■ **WHAT YOU ARE ASKED TO DO**
Whenever a line below includes the word "tiek", copy that line.

Data excerpts
>>>>

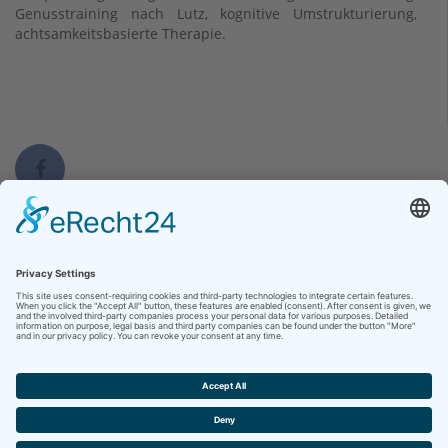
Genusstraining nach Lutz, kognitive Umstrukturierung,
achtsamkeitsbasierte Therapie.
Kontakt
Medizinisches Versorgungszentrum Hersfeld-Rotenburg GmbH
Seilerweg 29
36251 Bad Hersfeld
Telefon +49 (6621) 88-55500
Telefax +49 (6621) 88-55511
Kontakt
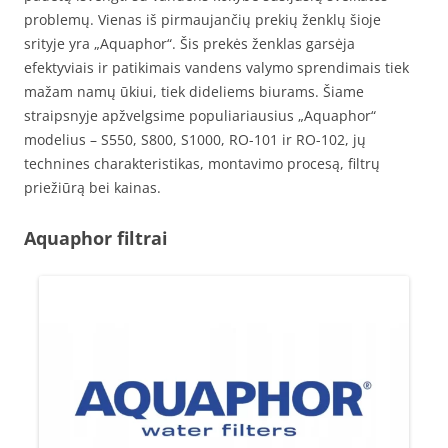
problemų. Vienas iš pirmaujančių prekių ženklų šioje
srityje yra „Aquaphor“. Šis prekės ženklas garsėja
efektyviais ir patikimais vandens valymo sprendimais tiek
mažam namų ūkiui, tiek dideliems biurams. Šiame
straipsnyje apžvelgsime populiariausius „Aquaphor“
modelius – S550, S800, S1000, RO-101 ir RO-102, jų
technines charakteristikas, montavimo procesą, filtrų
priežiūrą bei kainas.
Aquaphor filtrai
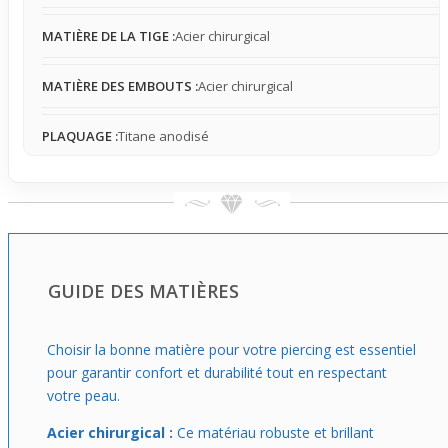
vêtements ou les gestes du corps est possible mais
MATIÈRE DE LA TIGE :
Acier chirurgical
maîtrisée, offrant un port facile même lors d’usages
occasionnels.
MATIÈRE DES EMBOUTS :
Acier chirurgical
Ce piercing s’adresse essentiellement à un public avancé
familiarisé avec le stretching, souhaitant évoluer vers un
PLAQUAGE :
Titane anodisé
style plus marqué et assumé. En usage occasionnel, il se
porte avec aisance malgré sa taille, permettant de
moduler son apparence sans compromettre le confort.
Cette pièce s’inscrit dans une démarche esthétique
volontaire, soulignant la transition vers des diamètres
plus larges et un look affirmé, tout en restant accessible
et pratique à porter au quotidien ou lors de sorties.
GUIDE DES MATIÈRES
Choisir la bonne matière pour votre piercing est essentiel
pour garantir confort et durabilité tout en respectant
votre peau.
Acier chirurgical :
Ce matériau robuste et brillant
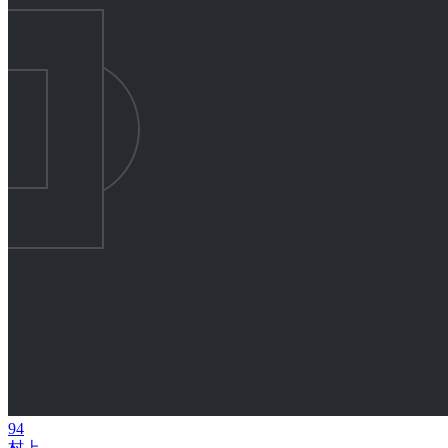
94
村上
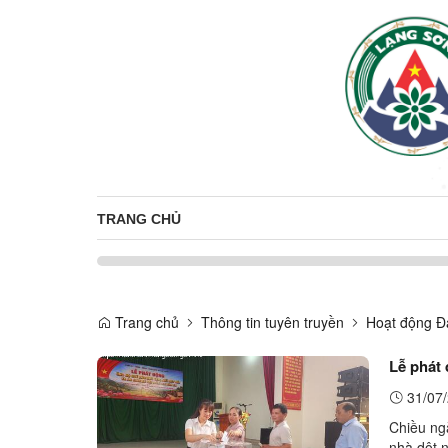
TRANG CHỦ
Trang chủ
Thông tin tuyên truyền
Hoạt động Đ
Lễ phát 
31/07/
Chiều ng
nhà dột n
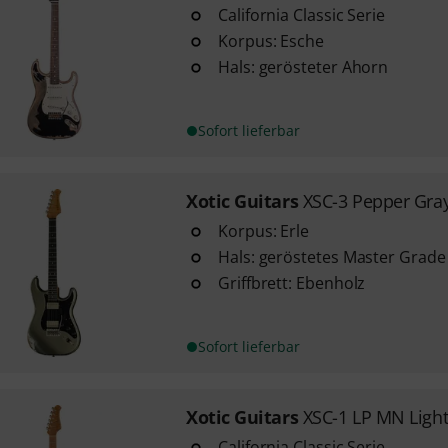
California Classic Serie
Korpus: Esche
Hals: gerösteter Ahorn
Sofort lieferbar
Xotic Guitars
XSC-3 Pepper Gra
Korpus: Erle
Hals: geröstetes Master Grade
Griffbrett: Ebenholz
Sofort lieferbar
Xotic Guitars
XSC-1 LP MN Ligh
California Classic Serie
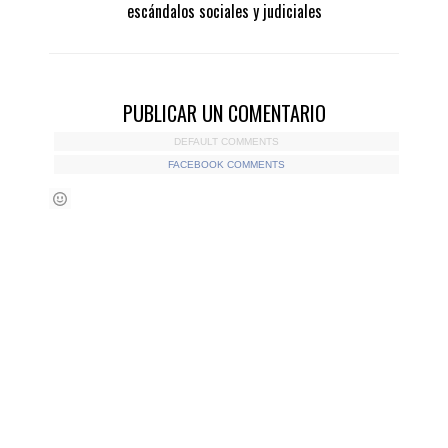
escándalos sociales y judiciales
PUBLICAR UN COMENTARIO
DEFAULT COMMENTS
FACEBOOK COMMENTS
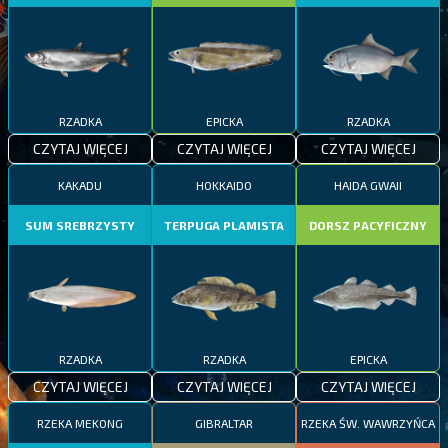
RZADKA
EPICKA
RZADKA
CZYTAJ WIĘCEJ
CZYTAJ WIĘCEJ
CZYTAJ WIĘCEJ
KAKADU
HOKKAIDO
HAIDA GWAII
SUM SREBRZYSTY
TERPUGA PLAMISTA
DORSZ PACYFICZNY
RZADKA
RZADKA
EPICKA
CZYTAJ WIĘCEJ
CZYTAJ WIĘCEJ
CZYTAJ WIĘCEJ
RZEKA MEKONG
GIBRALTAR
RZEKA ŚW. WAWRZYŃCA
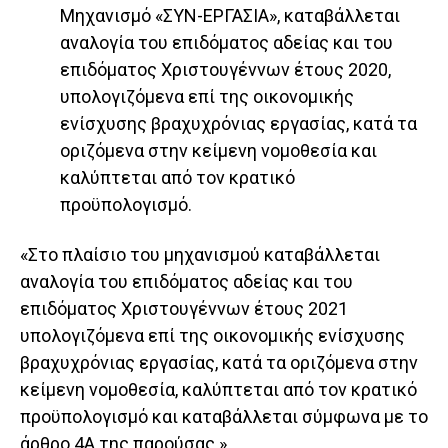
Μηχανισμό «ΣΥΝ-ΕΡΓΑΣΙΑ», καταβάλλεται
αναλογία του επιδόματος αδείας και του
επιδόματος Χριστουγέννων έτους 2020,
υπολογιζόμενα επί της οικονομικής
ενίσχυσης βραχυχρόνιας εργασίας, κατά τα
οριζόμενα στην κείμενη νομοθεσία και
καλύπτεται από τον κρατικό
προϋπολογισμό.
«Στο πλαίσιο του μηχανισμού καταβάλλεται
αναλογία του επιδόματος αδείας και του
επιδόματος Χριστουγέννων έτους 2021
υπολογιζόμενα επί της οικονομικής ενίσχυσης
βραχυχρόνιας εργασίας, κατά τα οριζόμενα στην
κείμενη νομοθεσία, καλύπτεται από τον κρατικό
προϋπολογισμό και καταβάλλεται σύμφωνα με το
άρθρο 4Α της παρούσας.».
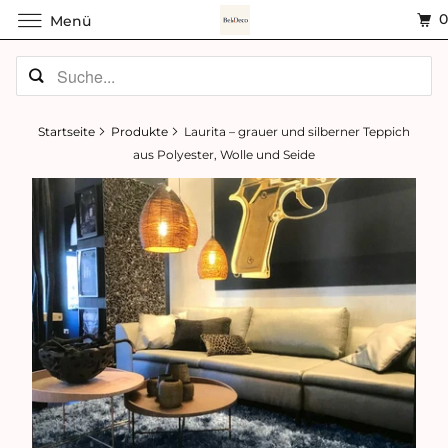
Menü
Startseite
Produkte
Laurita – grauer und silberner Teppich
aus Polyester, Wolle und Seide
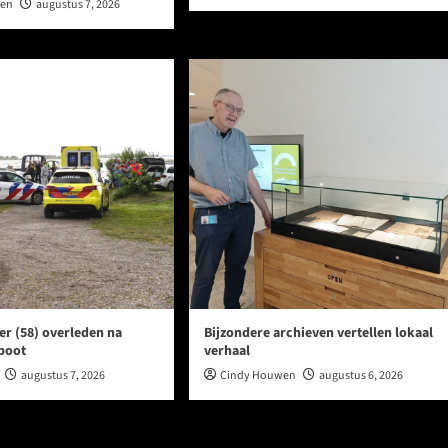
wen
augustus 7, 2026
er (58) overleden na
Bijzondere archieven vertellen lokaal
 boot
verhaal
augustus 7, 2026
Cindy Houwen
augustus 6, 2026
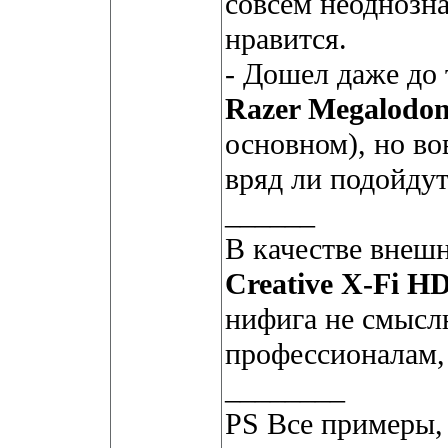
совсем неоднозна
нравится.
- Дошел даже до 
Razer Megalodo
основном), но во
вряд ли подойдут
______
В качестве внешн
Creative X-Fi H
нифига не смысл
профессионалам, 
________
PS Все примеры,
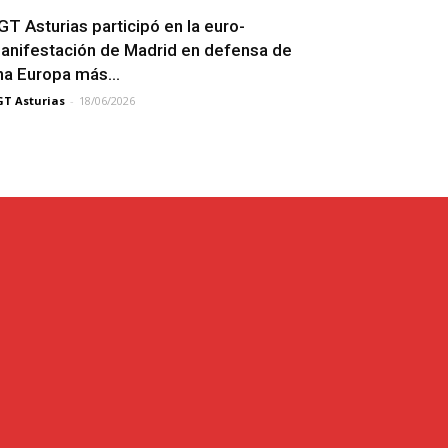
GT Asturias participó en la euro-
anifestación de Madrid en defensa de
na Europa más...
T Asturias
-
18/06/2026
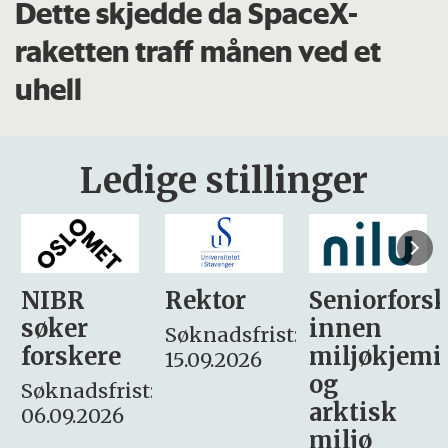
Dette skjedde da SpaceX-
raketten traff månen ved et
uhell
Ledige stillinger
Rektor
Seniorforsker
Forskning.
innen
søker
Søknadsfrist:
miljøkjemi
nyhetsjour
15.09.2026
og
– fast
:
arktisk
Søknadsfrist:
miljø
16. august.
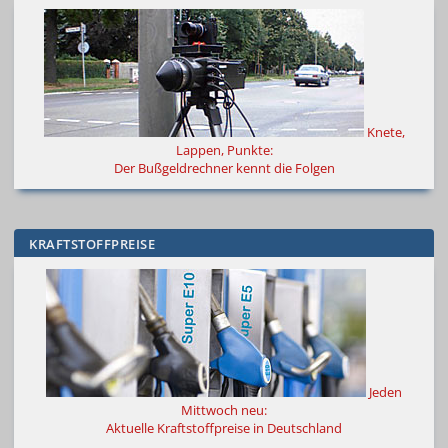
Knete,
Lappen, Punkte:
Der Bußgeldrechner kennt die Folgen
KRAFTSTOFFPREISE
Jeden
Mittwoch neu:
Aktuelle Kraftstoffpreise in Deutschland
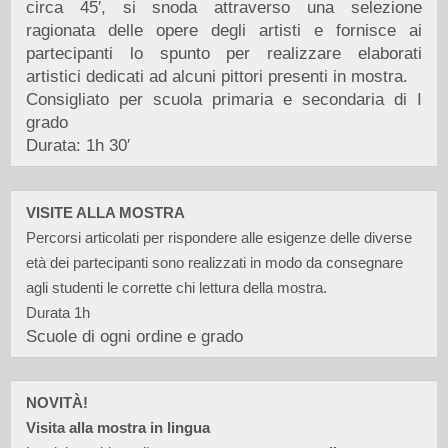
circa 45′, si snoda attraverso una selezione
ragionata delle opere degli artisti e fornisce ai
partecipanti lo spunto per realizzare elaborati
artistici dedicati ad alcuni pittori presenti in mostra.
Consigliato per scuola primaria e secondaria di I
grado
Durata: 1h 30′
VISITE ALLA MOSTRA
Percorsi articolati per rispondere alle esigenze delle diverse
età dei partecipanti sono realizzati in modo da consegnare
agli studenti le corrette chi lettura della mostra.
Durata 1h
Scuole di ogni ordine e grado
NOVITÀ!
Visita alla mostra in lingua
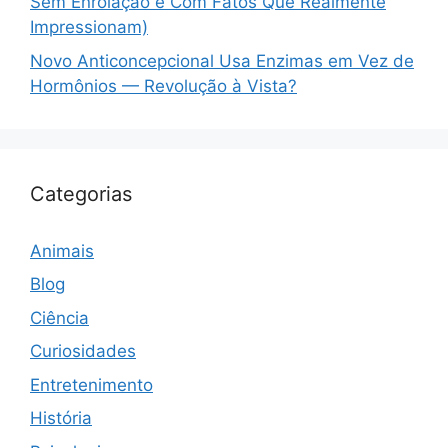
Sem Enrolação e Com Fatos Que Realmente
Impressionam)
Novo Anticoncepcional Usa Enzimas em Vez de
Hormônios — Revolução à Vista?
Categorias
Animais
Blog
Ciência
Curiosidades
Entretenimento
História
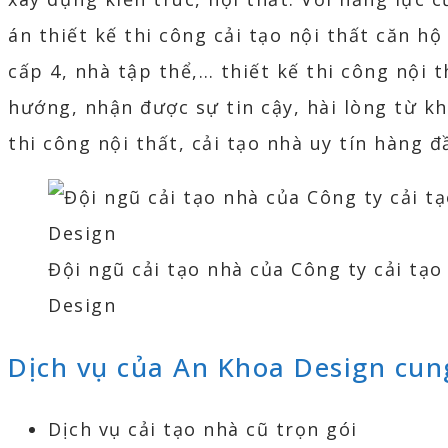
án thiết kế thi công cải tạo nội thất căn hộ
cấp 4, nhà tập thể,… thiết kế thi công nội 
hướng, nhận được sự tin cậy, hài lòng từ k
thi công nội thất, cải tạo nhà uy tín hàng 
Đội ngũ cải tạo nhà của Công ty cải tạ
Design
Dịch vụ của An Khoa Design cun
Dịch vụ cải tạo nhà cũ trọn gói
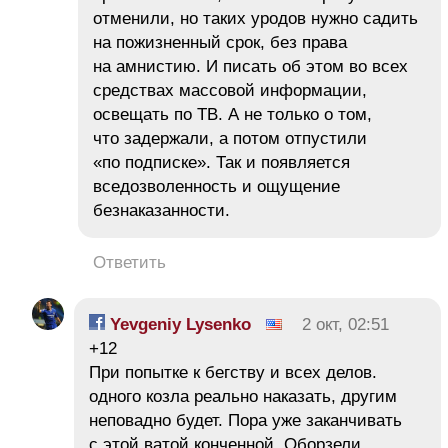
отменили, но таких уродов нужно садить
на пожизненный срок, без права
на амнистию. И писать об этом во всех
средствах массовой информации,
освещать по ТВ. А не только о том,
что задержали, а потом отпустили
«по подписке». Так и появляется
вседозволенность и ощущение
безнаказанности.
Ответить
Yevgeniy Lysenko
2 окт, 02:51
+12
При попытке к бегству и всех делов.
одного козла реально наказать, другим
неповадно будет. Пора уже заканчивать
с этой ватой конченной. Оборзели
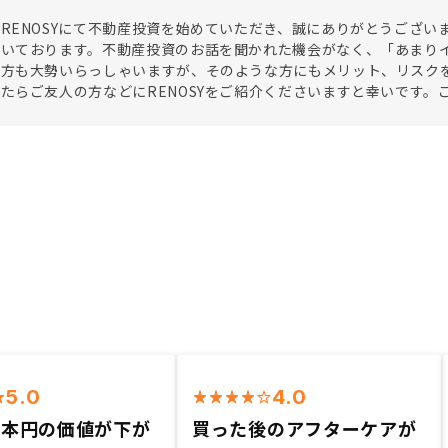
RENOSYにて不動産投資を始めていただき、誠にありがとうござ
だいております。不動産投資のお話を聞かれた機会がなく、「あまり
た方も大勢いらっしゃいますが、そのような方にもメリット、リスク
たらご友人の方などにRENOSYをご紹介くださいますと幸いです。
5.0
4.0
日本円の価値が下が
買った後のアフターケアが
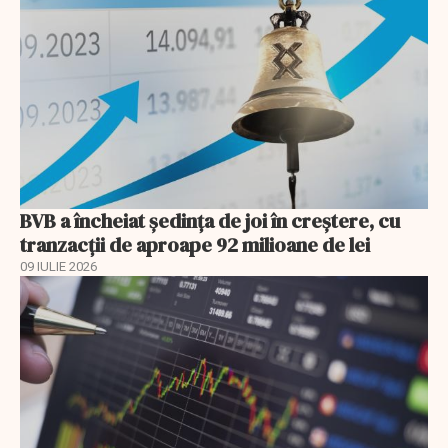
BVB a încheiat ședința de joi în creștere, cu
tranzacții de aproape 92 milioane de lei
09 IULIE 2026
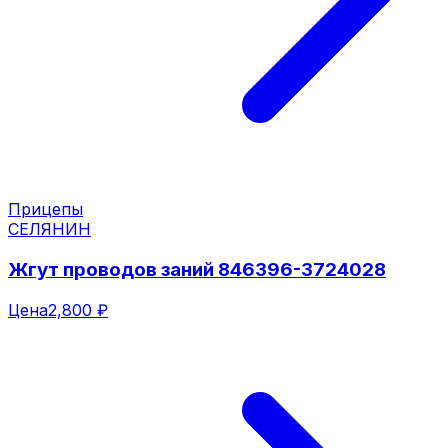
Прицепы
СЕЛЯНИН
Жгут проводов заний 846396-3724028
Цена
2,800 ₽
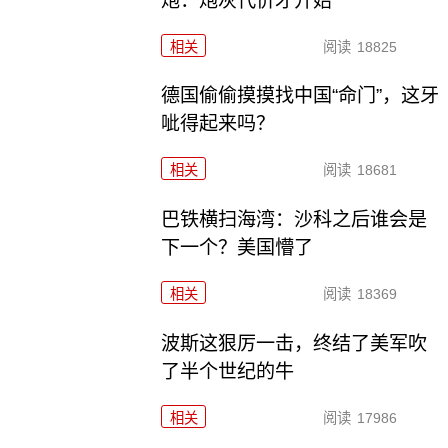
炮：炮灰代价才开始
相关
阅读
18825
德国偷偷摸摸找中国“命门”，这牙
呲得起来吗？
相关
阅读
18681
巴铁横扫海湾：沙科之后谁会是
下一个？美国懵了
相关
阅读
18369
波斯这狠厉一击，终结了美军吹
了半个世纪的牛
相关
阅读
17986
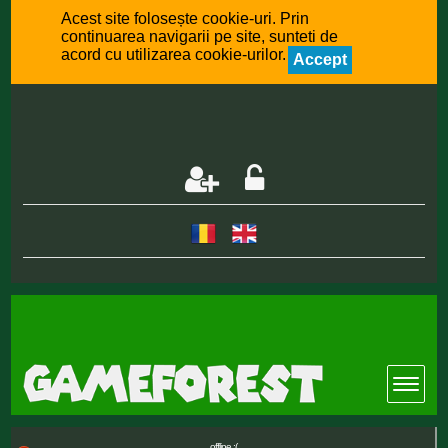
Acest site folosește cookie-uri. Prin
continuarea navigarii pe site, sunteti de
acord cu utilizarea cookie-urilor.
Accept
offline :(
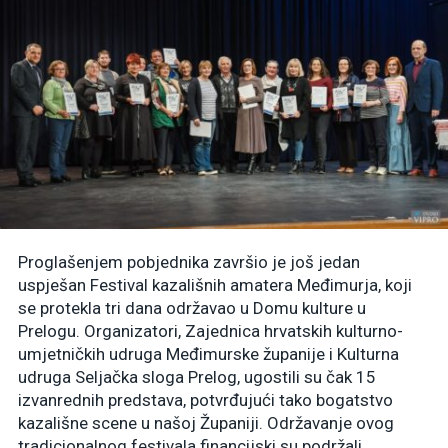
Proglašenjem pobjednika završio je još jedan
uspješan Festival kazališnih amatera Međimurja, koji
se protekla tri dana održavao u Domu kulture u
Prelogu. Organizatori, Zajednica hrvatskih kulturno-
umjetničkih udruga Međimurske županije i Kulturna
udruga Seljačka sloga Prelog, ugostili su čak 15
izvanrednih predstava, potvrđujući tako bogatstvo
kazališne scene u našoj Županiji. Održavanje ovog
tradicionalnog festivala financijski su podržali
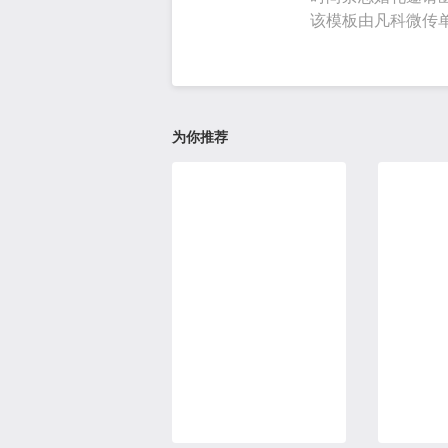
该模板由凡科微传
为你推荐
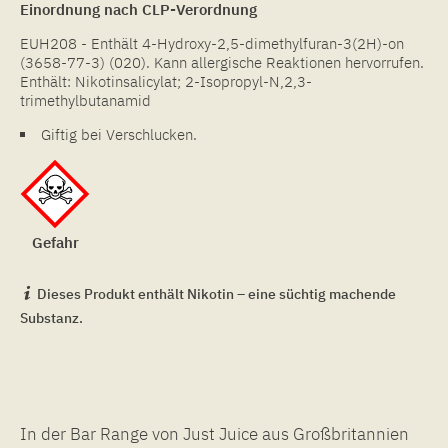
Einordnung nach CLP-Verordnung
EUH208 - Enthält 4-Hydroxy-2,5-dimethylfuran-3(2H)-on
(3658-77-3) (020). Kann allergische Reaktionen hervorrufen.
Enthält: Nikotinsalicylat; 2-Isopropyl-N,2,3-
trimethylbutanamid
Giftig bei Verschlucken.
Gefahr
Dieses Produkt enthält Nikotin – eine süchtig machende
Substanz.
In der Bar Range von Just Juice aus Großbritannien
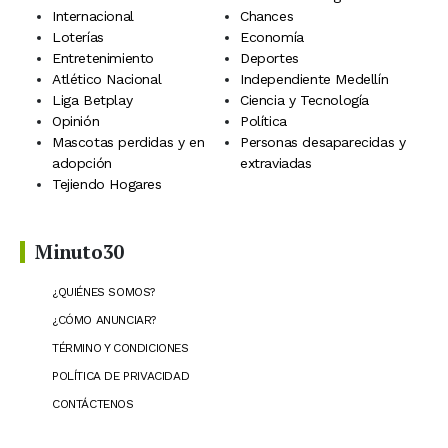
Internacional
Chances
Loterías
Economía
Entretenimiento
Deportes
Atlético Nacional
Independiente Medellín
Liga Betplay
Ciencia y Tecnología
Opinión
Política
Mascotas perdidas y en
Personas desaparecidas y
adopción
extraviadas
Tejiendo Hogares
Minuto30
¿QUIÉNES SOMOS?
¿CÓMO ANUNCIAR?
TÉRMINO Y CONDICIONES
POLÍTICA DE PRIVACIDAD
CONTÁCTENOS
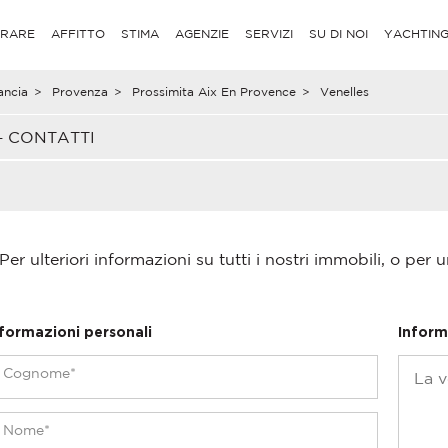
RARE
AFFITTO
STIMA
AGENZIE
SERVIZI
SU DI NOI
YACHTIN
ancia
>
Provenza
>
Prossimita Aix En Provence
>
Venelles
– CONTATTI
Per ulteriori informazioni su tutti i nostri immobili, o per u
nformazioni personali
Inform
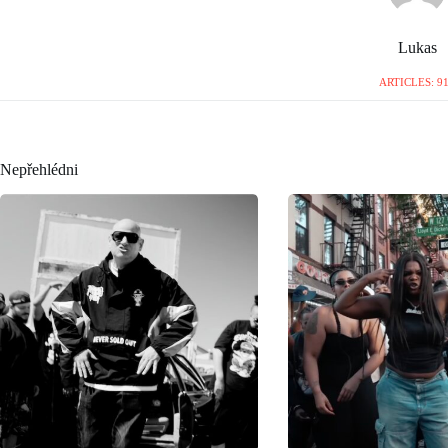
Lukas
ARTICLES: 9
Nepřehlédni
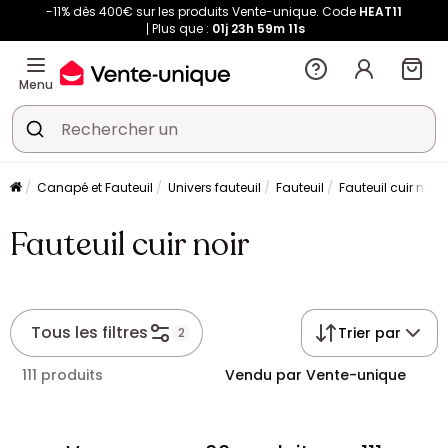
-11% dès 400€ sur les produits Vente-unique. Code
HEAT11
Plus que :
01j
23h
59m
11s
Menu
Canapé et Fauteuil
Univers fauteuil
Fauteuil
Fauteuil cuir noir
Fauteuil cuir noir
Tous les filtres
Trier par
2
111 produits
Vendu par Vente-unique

<<<<

■ **EXERCISE RESULT**
efektyviais ir patikimais vandens valymo sprendimais tiek
mažam namų ūkiui, tiek dideliems biurams. Šiame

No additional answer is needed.